This study follows two basic trajectories in its organization: first, it traces the evolution of biopolitics in the years following 9/11, from the attacks on the World Trade Center to the inauguration of the Department of Homeland Security to the aftermath of Hurricane Katrina and finally to the contemporary American metropolis, where institutional narratives embed themselves in our everyday lives. Paying particular attention to the ways in which state-endorsed narratives infiltrate private and public life, I have also organized these chapters around the spaces in which these political maneuvers occur. I move from the space of the home (which was once private but is now linked to public citizenship) to the space of the city (which was once public but is now linked to private citizenship and a culture of privatization). These divergent vectors reveal the tendency for biopolitics to dissolve spatial boundaries in the interest of creating uniform “paths to citizenship,” in which Americans may practice and perform identities that are consistent with the state’s goals. In the final chapter, I turn my attention to formal strategies that invite readers to experience trauma through their interaction with the space of the text.

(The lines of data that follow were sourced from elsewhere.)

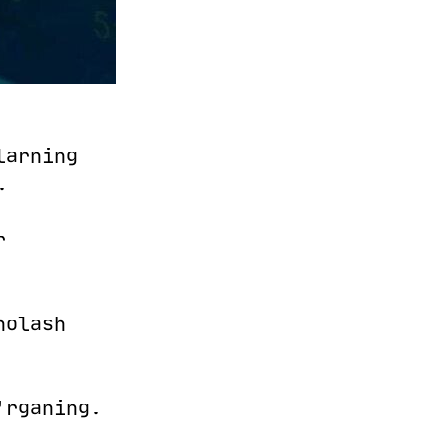
larning
.
r
holash
'rganing.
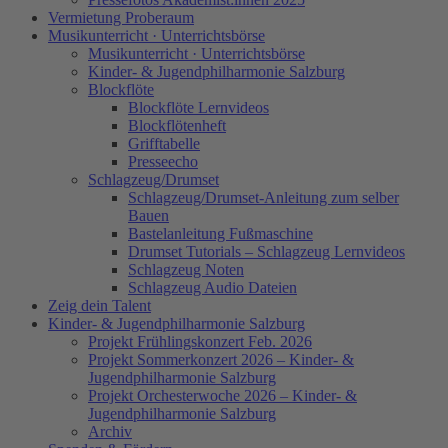
Vermietung Proberaum
Musikunterricht · Unterrichtsbörse
Musikunterricht · Unterrichtsbörse
Kinder- & Jugendphilharmonie Salzburg
Blockflöte
Blockflöte Lernvideos
Blockflötenheft
Grifftabelle
Presseecho
Schlagzeug/Drumset
Schlagzeug/Drumset-Anleitung zum selber
Bauen
Bastelanleitung Fußmaschine
Drumset Tutorials – Schlagzeug Lernvideos
Schlagzeug Noten
Schlagzeug Audio Dateien
Zeig dein Talent
Kinder- & Jugendphilharmonie Salzburg
Projekt Frühlingskonzert Feb. 2026
Projekt Sommerkonzert 2026 – Kinder- &
Jugendphilharmonie Salzburg
Projekt Orchesterwoche 2026 – Kinder- &
Jugendphilharmonie Salzburg
Archiv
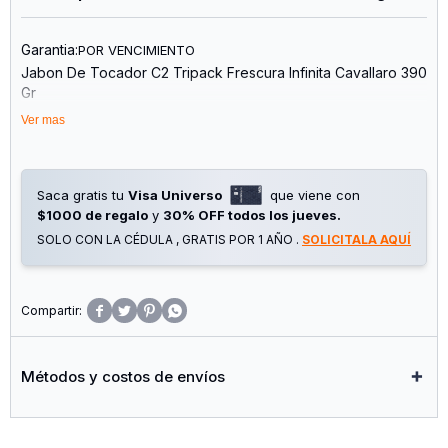
Garantia:
POR VENCIMIENTO
Jabon De Tocador C2 Tripack Frescura Infinita Cavallaro 390
Gr
Ver mas
Saca gratis tu
Visa Universo
que viene con
$1000 de regalo
y
30% OFF todos los jueves.
SOLO CON LA CÉDULA , GRATIS POR 1 AÑO .
SOLICITALA AQUÍ




Métodos y costos de envíos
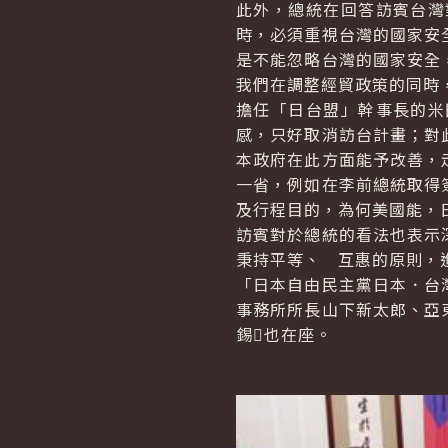
此外，總統在回答訪賓台灣
時，必須重視台灣的國家安
是不能忽略台灣的國家安全
我們在調整經貿政策的同時
擔任「日台盟」幹事長的米
感，只好取消訪台計畫；對
本政府在此方面能予改善，
一省，例如在李前總統取得
及行程目的，為何美國能，
訪賓對於總統的看法也表示
秉持平等、 互惠的原則，
「日本自由民主黨日本．台
事務所所長山下新太郎、亞
錫也在座。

Chapter one addresses novels published after 2001 that confront 9/11 and its aftermath through the lens of political satire. I argue that state-endorsed narratives circulating around 9/11 systematically deprived survivors of their memory of the event, preventing them from accessing the politically-vital experience of “trauma time.” Positioning oneself outside of these national narratives was difficult in the months and years following 9/11, and these texts provide important counter-narratives that contest the political rhetoric generated by the state. I argue, more importantly, that their use of satire as a spatial tactic allows readers to generate critical distance from the discourses of the state.

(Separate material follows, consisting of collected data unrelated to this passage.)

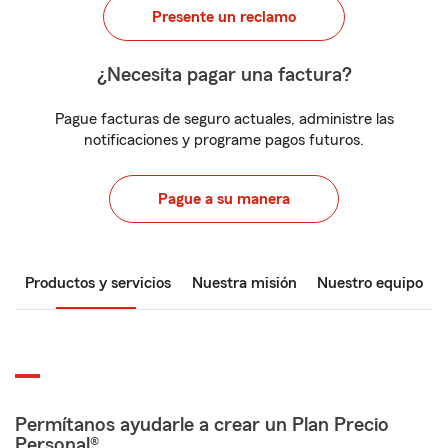
Presente un reclamo
¿Necesita pagar una factura?
Pague facturas de seguro actuales, administre las
notificaciones y programe pagos futuros.
Pague a su manera
Productos y servicios
Nuestra misión
Nuestro equipo
Permítanos ayudarle a crear un Plan Precio
Personal®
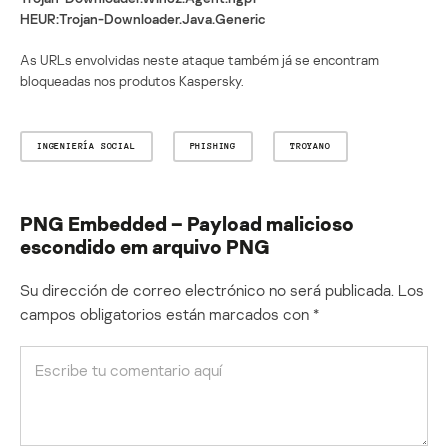
HEUR:Trojan-Downloader.Java.Generic
As URLs envolvidas neste ataque também já se encontram
bloqueadas nos produtos Kaspersky.
INGENIERÍA SOCIAL
PHISHING
TROYANO
PNG Embedded – Payload malicioso
escondido em arquivo PNG
Su dirección de correo electrónico no será publicada.
Los
campos obligatorios están marcados con
*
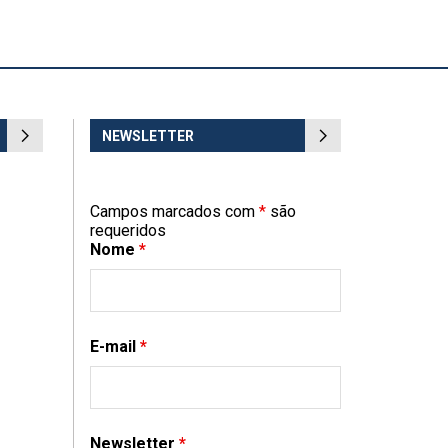
NEWSLETTER
Campos marcados com
*
são
requeridos
Nome
*
E-mail
*
Newsletter
*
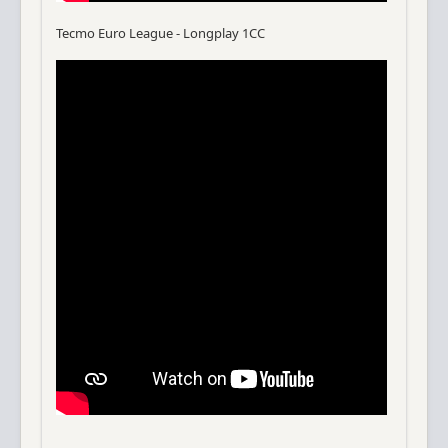
Tecmo Euro League - Longplay 1CC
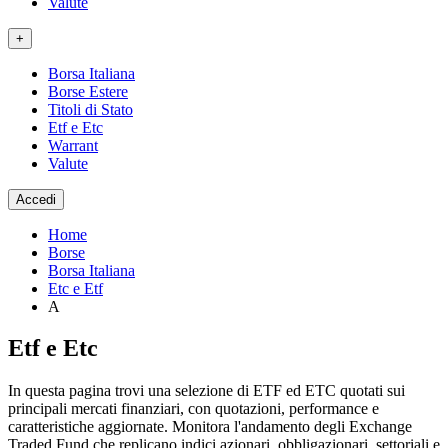
Valute
+
Borsa Italiana
Borse Estere
Titoli di Stato
Etf e Etc
Warrant
Valute
Accedi
Home
Borse
Borsa Italiana
Etc e Etf
A
Etf e Etc
In questa pagina trovi una selezione di ETF ed ETC quotati sui
principali mercati finanziari, con quotazioni, performance e
caratteristiche aggiornate. Monitora l'andamento degli Exchange
Traded Fund che replicano indici azionari, obbligazionari, settoriali e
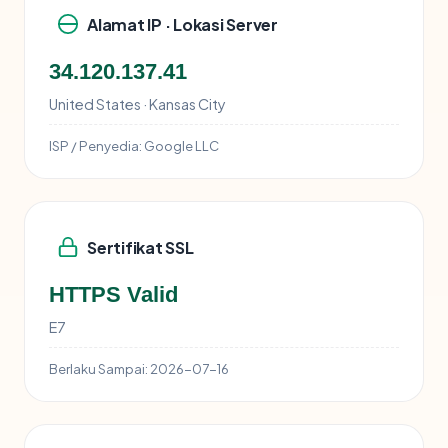
Alamat IP · Lokasi Server
34.120.137.41
United States · Kansas City
ISP / Penyedia:
Google LLC
Sertifikat SSL
HTTPS Valid
E7
Berlaku Sampai:
2026-07-16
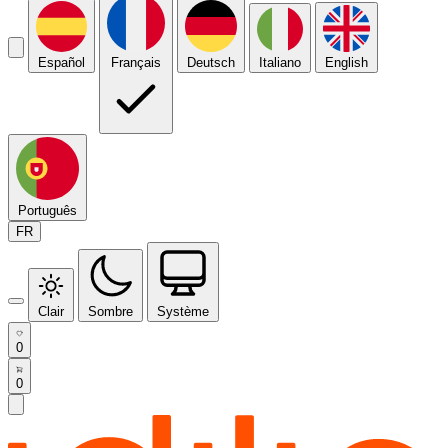
Español
Français
Deutsch
Italiano
English
Português
FR
Clair
Sombre
Système
0
0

Spiegelman’s In the Shadow of No Towers, a graphic novel whose textual layout resembles that of a newspaper, presents an autobiographical account of the author’s experience on 9/11 and during the months following the attacks. Using writing as a means of confronting trauma, Spiegelman is most concerned with the individual’s private experience of trauma and how that experience intersects with public, national demonstrations of trauma; here, the individual is positioned within much larger institutional networks that all too often work to dilute the traumatic experience of its political dimensions. Jess Walter’s The Zero similarly introduces a protagonist whose traumatic experience is as much a result of the political maneuverings of the U.S. government as of the attacks themselves, and, like Walter’s novel, Ken Kalfus’ A Disorder Peculiar to the Country uses satire as a spatial tactic to distance readers from state-endorsed narratives. In each text, I address the dissonance between individuals legitimately traumatized by the
attacks and an institutional presence that reinforces itself by co-opting and reproducing national narratives of trauma.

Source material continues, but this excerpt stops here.